## What is being asked:
When you find the line with "Code Execution Vulnerability" among the records below, reproduce it and each line after it exactly, ending with the line with "Pricing & Security Guide".

## Source information:
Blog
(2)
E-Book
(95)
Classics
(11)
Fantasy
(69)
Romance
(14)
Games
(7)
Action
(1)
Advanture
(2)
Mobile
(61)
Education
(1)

...

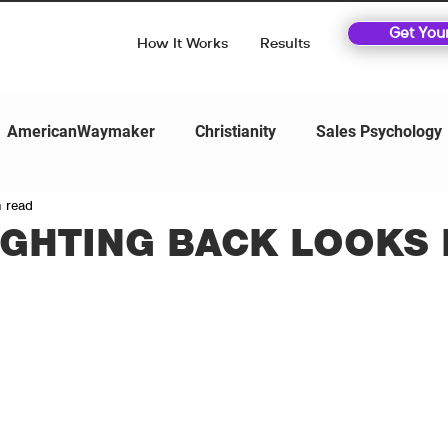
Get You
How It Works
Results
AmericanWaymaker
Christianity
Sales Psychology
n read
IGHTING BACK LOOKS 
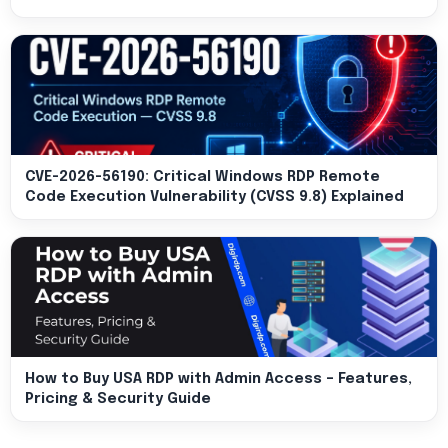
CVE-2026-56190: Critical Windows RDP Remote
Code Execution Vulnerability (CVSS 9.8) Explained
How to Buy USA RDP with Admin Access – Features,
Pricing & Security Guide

## Response:
Code Execution Vulnerability (CVSS 9.8) Explained
How to Buy USA RDP with Admin Access – Features,
Pricing & Security Guide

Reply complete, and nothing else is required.